On Thursday, Nov. 12, “Law & Order: Special Victims Unit” returned for its 22nd season. As the clock struck 9 p.m. and viewers heard the famous “dun dun,” the season premiere of the series began on NBC.
At the start of their last season, which aired in late September of 2019, “SVU” claimed the title as the longest running primetime live-action TV show, and they are currently renewed through their 24th season. This is a huge deal for the industry and the “Law & Order” franchise, as they beat the prior record that belonged to the original “Law & Order” series, which ran for 20 consecutive seasons.
This achievement is extremely monumental, and the range of its fan base varies from old to new viewers. This season especially was different than anything “SVU” has done before, but its direct relevance to America’s current climate showed a true effort from creator Dick Wolf and the whole production team.
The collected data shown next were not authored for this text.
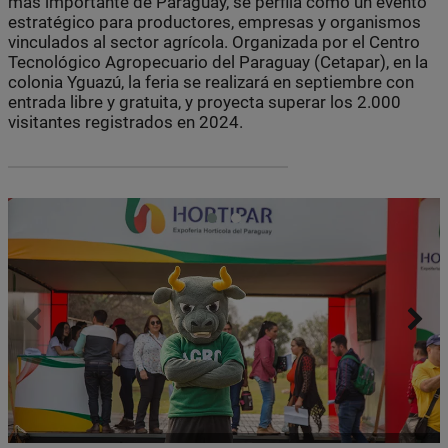
más importante de Paraguay, se perfila como un evento
estratégico para productores, empresas y organismos
vinculados al sector agrícola. Organizada por el Centro
Tecnológico Agropecuario del Paraguay (Cetapar), en la
colonia Yguazú, la feria se realizará en septiembre con
entrada libre y gratuita, y proyecta superar los 2.000
visitantes registrados en 2024.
The episode entitled “Guardians and Gladiators” opened with a "Karen" in Central Park calling the police on a Black man who was nearby, minding his own business. This is a direct reference and recreation of the incident that happened a few months back with white New York woman, Amy Cooper, falsely accused a Black man of a crime, rallying in the police. Right from this point, it was clear “SVU” would be focusing on the tense topics of Black Lives Matter and Blue Lives Matter.
This season directly takes place in America’s current state, and the rest of the season will follow the same way. The NYPD are also in the midst of the current COVID-19 pandemic. Characters wear masks and gloves throughout and even encourage others to wear them when they aren’t – as they should! In court rooms and other scenes, there are plastic shield barriers in between all of the members. There definitely are times where the characters are not wearing their masks as much as they should, but it's at least realistic to those who do not wear masks as often as they should in the real world.
Additionally, the episode directly references the tragic police murders of Breonna Taylor and George Floyd, making the show incredibly real and raw. Because of the protest against the police in our nation, the show takes time to express the ways the lead detective cops are dealing with the backlash, as well as reflecting on their own racial bias.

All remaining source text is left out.